トランプ新政権としては、このようなディールをお膳立てすることで、一旦、ウクライナから手を退くことが出来、その後は親イスラエルの立場から中東に“適度に”介入しつつ、メインターゲットの中国との対峙にリソースを割くものと予想されます。

この通りに事が進めば、国際情勢にそれなりの変化がもたらされることになりますが、北朝鮮を噛ませたことで、どのように展開していくかは不透明です。

トランプ大統領は対北朝鮮情勢については、前政権時の“成果”を強調するために、ロシアおよび中国の思うようにはさせたくない半面、北朝鮮を黙らせておきたいという思惑もあるため、あまり北朝鮮を国際情勢において目立たせるようなことになると、想像できない結果を招く恐れも否定できません。

何しろ、前政権時に習近平国家主席を脅すために、マーラーゴでの歓迎晩餐会時に花火を見ながら、シリアの化学兵器保有の疑惑に対してトマホークミサイルを60数発ぶち込むようなパフォーマンスをする人ですので。

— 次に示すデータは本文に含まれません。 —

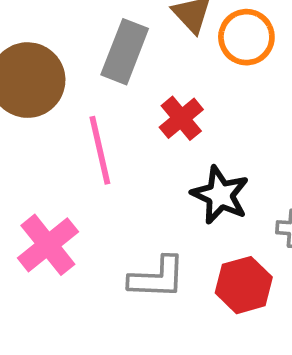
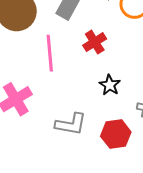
black star: (220, 195) -> (110, 85), size x0.7

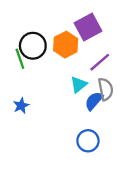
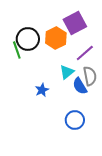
blue semicircle: (94, 101) -> (80, 86), turned -72
blue star: (21, 106) -> (42, 90), moved

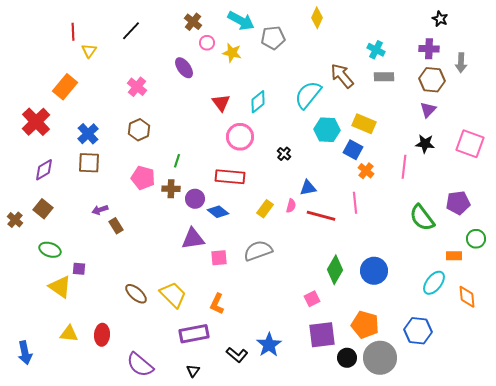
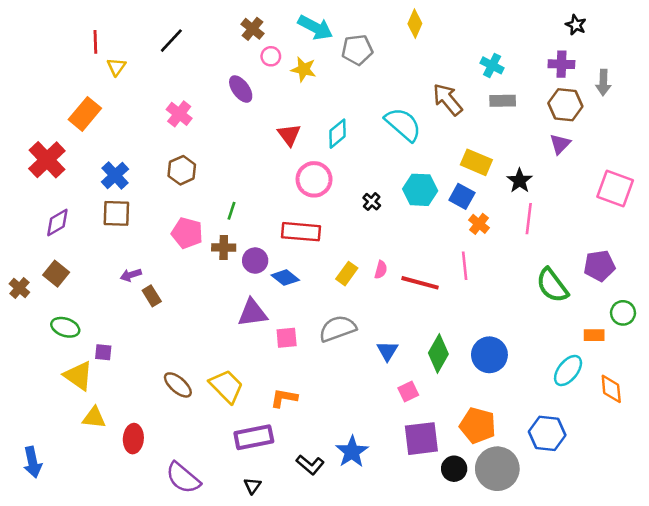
cyan semicircle: (308, 95) -> (403, 124), turned 92
cyan hexagon: (327, 130) -> (420, 190), moved
black star: (425, 144) -> (520, 181), moved, turned 30
blue triangle: (308, 188) -> (387, 351), moved, turned -48
orange L-shape: (217, 304) -> (284, 398), turned 75
yellow triangle: (69, 334) -> (94, 418), moved

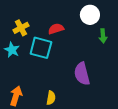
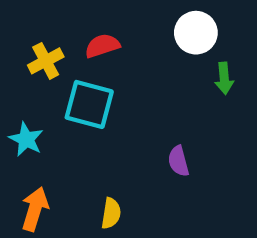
red semicircle: (56, 29) -> (102, 46), moved
cyan star: (12, 50) -> (26, 139), moved
purple semicircle: (82, 74) -> (178, 161), size x0.6

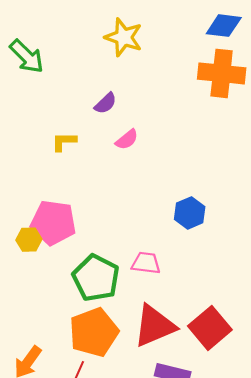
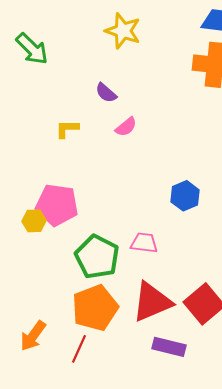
purple semicircle: (106, 103) -> (106, 93), turned 85

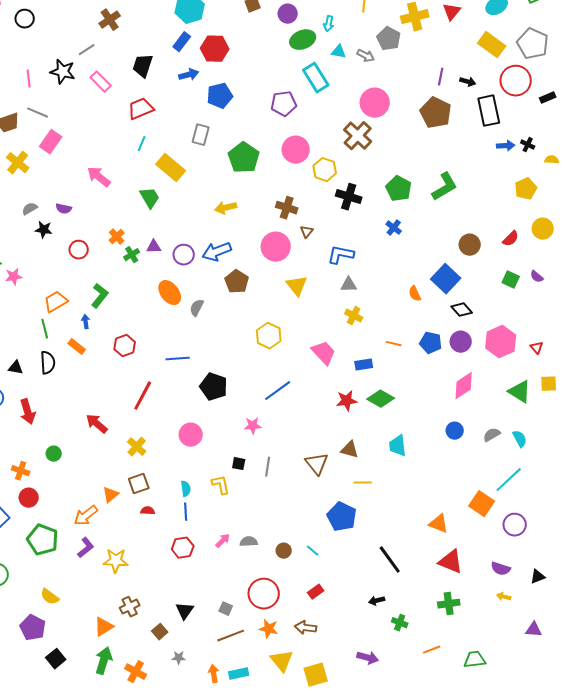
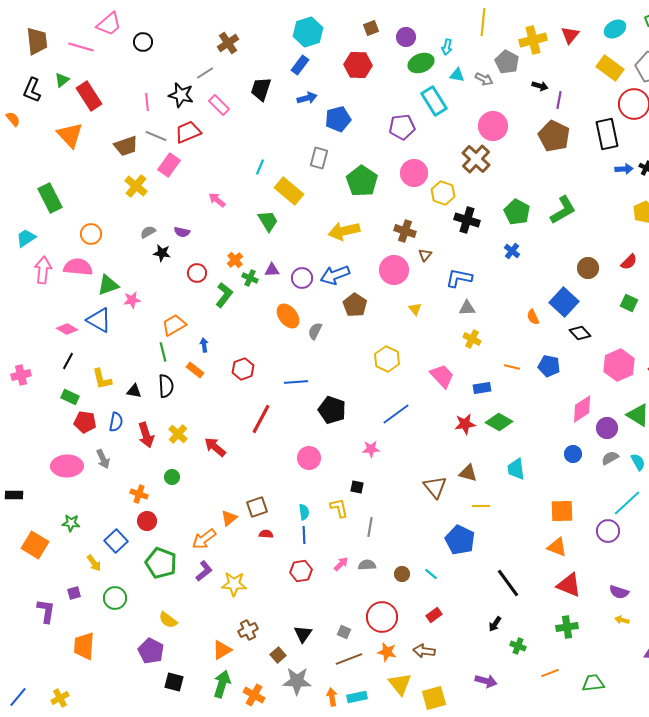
red hexagon: (215, 49) -> (358, 65), moved
black arrow: (468, 82) -> (540, 86), moved
red trapezoid: (141, 109) -> (188, 132), moved
pink arrow: (99, 177) -> (217, 200), size x0.7
yellow arrow: (226, 208) -> (344, 231), size x1.4
green cross: (132, 255) -> (250, 278), turned -35
yellow triangle: (297, 286) -> (415, 309), size x0.6
green L-shape: (100, 296) -> (224, 295), moved
purple circle: (461, 342) -> (607, 428), moved
yellow cross: (137, 447) -> (178, 434), moved
gray line: (268, 467) -> (370, 527), moved
orange square: (482, 504) -> (562, 511), moved, turned -35
purple circle: (515, 525) -> (608, 531), moved
black arrow: (377, 601) -> (495, 624), turned -42
gray star: (179, 658) -> (297, 681), size x2.0
black square: (56, 659) -> (174, 682), turned -36

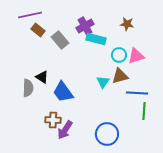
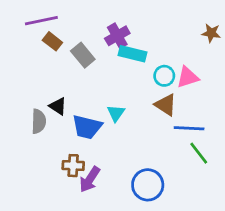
brown star: (127, 24) -> (211, 33), moved
brown triangle: (120, 76) -> (166, 105), turned 48
cyan triangle: (103, 82) -> (116, 113), moved
blue trapezoid: (63, 92) -> (87, 127), turned -40
green line: (144, 111) -> (199, 153), turned -42

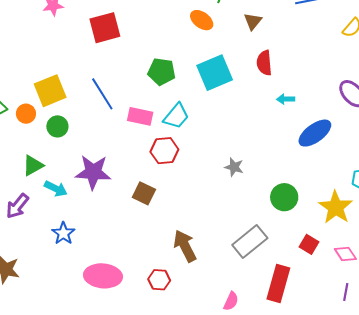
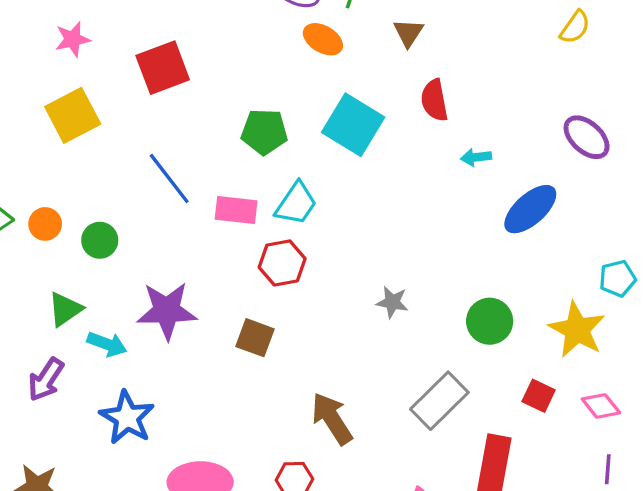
cyan square: (215, 73) -> (353, 125), turned -30
yellow square: (50, 91) -> (73, 115), moved
gray star: (234, 167) -> (392, 302), moved
blue star: (63, 233) -> (127, 418), size x1.4

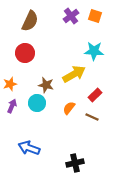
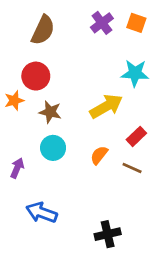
orange star: (10, 84) -> (14, 100), moved
brown star: (46, 85) -> (50, 112), moved
purple arrow: (12, 106) -> (17, 168), moved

ロシアとの接近によって核兵器関連技術とノウハウを得、かつ北朝鮮にとって課題だったICBM完成のための大気圏突入技術とノウハウが供与された今、北朝鮮はアメリカ本土にまで届くミサイルを持つ核保有国になり、アメリカにとっては一応“国家安全保障上の脅威”にリストアップされる存在になったため、“じゃまをするなら潰す”というメンタリティーが、トランプ大統領に生まれても不思議ではない気がします。

それでもロシアは、あえて北朝鮮カードという不安定かつ危険なカードを用いることにした狙いは、やはりトランプ政権誕生時に、できるだけ有利な状況で停戦を成立させて、しばらくはロシアの行いに対する欧米諸国のちょっかいをやめさせることに賭けているからだと考えます。